This image is taken from phyloseq manual.
# load A two-week diet swap study between western (USA) and traditional (rural Africa) diets (Lahti et al. 2014).
data(dietswap, package = "microbiome")
phyloseq_data <- dietswap
# call library metaGEENOME
library(metaGEENOME)
# detect various parameters
# enter your phyloseq_data variable to be named "physeq"
physeq = phyloseq_data
# make sure from the column names in sample_data(physeq)

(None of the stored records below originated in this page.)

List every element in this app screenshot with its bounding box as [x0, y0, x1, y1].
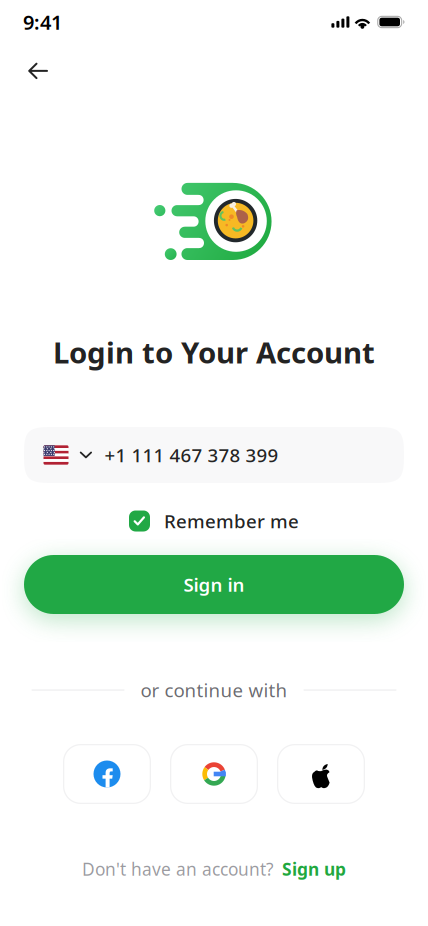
- staticText: Don't have an account?: [82, 858, 274, 880]
- staticText: or continue with: [140, 678, 288, 702]
- button[interactable]: Continue with Apple: [277, 744, 365, 804]
- button[interactable]: Back: [16, 49, 60, 93]
- button[interactable]: Sign in: [24, 555, 404, 614]
- button[interactable]: Remember me: [125, 504, 303, 538]
- staticText: Sign up: [282, 858, 346, 880]
- staticText: Remember me: [164, 509, 299, 533]
- button[interactable]: Sign up: [274, 858, 346, 880]
- staticText: Login to Your Account: [53, 332, 375, 372]
- button[interactable]: Continue with Facebook: [63, 744, 151, 804]
- button[interactable]: Continue with Google: [170, 744, 258, 804]
- staticText: +1 111 467 378 399: [104, 443, 278, 467]
- button[interactable]: Phone number, +1 111 467 378 399: [24, 427, 404, 483]
- staticText: 9:41: [23, 9, 62, 35]
- staticText: Sign in: [184, 572, 244, 597]
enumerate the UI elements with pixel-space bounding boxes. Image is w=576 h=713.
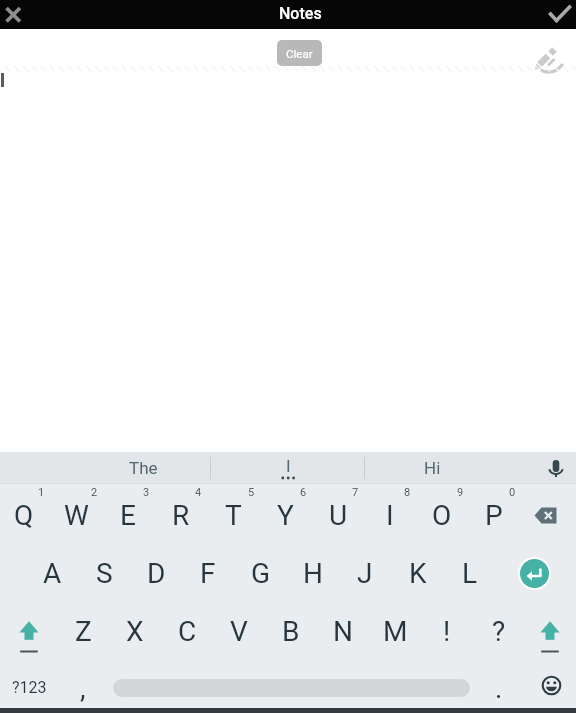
button[interactable]: P	[470, 491, 518, 539]
button[interactable]: B	[267, 607, 315, 655]
button[interactable]: A	[28, 549, 76, 597]
button[interactable]	[520, 559, 549, 588]
button[interactable]	[539, 673, 564, 698]
button[interactable]: V	[215, 607, 263, 655]
staticText: D	[147, 557, 166, 590]
staticText: R	[172, 499, 190, 532]
button[interactable]: ?	[475, 607, 523, 655]
button[interactable]: L	[446, 549, 494, 597]
staticText: M	[383, 615, 408, 648]
button[interactable]: S	[80, 549, 128, 597]
staticText: S	[96, 557, 113, 590]
button[interactable]: .	[475, 664, 523, 712]
button[interactable]: E	[104, 491, 152, 539]
staticText: Clear	[286, 47, 313, 60]
staticText: 5	[248, 486, 255, 499]
staticText: P	[485, 499, 503, 532]
button[interactable]: Q	[0, 491, 48, 539]
button[interactable]: I	[268, 452, 308, 480]
staticText: Y	[277, 499, 294, 532]
button[interactable]	[4, 607, 54, 657]
button[interactable]: J	[341, 549, 389, 597]
staticText: 1	[38, 486, 45, 499]
staticText: T	[225, 499, 242, 532]
button[interactable]: N	[319, 607, 367, 655]
button[interactable]	[525, 607, 575, 657]
staticText: 6	[300, 486, 307, 499]
button[interactable]: K	[394, 549, 442, 597]
button[interactable]: H	[289, 549, 337, 597]
staticText: I	[286, 456, 291, 476]
button[interactable]: Y	[261, 491, 309, 539]
staticText: E	[120, 499, 136, 532]
button[interactable]: U	[314, 491, 362, 539]
button[interactable]: !	[423, 607, 471, 655]
staticText: 0	[509, 486, 516, 499]
button[interactable]	[546, 1, 574, 29]
button[interactable]: The	[73, 453, 213, 483]
button[interactable]: O	[418, 491, 466, 539]
button[interactable]: T	[209, 491, 257, 539]
staticText: 2	[91, 486, 98, 499]
staticText: 4	[195, 486, 202, 499]
staticText: 8	[404, 486, 411, 499]
button[interactable]	[2, 3, 26, 27]
staticText: I	[386, 499, 394, 532]
staticText: N	[333, 615, 353, 648]
staticText: ?123	[12, 678, 47, 697]
staticText: U	[329, 499, 348, 532]
staticText: 3	[143, 486, 150, 499]
staticText: V	[230, 615, 248, 648]
button[interactable]: M	[371, 607, 419, 655]
button[interactable]: ?123	[1, 663, 57, 711]
staticText: X	[126, 615, 144, 648]
staticText: Notes	[279, 4, 322, 23]
staticText: Hi	[424, 458, 441, 478]
staticText: Q	[14, 499, 34, 532]
button[interactable]: F	[184, 549, 232, 597]
staticText: B	[282, 615, 300, 648]
staticText: The	[129, 458, 158, 478]
button[interactable]: Z	[59, 607, 107, 655]
staticText: A	[43, 557, 62, 590]
staticText: G	[251, 557, 271, 590]
button[interactable]: C	[163, 607, 211, 655]
staticText: J	[357, 557, 373, 590]
staticText: H	[303, 557, 323, 590]
staticText: 7	[352, 486, 359, 499]
button[interactable]	[544, 456, 568, 480]
button[interactable]: Hi	[362, 453, 502, 483]
staticText: K	[409, 557, 427, 590]
staticText: C	[178, 615, 197, 648]
staticText: ?	[492, 615, 506, 648]
button[interactable]: G	[237, 549, 285, 597]
staticText: !	[443, 615, 451, 648]
staticText: O	[432, 499, 452, 532]
button[interactable]: W	[52, 491, 100, 539]
button[interactable]: ,	[59, 664, 107, 712]
button[interactable]	[531, 40, 565, 74]
staticText: F	[200, 557, 216, 590]
button[interactable]: Clear	[277, 40, 322, 66]
staticText: .	[495, 672, 503, 705]
button[interactable]: R	[157, 491, 205, 539]
button[interactable]	[522, 490, 572, 540]
staticText: 9	[457, 486, 464, 499]
staticText: L	[462, 557, 478, 590]
staticText: Z	[75, 615, 92, 648]
staticText: ,	[80, 672, 86, 705]
button[interactable]: X	[111, 607, 159, 655]
button[interactable]: D	[132, 549, 180, 597]
staticText: W	[64, 499, 89, 532]
button[interactable]: I	[366, 491, 414, 539]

variables <- c("bmi_group","timepoint.within.group") # variables & cofounders for RCM
color_label <- c("bmi_group") # is the interested variable & in RCM
shape_label <- c("sex") # in RCM only
id = "subject" # individual id (personal id for each participant even if repeated measures in time series)
sample_var = "sample" # sample ID (equal to rownames of physeq@sam_data)
# Apply GEE downstream optionality if you don't need to re-analysis your data.
GEE_analysis <- TRUE
model_form <- c("bmi_group","timepoint.within.group")
# your need to make sure that phyloseq contain tax_table() before applying alpha & beta diversity
AlphaBetaDiversity = TRUE
BetaDiversity.distance <- "bray" # choose from these distances => distanceMethodList https://joey711.github.io/phyloseq/distance.html
fill_Alpha = "Family" # choose your interested taxonomic level (Please make sure tax_table() in physeq has that's level)
axes = c(1,2) # You need to detect the axes before plotting the ordination after scree plot
permanova.distance <- c("bray") # https://rdrr.io/bioc/phyloseq/man/distanceMethodList.html
Permanova.strata = NULL # add strata if you need
permanova.permutation_number <- 9999
# Preprocessing parameters
group_var = NULL
out_cut = 0.05
zero_cut = 0.9
lib_cut = 1000
neg_lb = FALSE
adj_pvalue <- "BH" # choose from these => c("holm", "hochberg", "hommel", "bonferroni", "BH", "BY", "fdr", "none")
Warning
Ensure that you are in the R directory before running metaGEENOME because the results will be applied in that directory.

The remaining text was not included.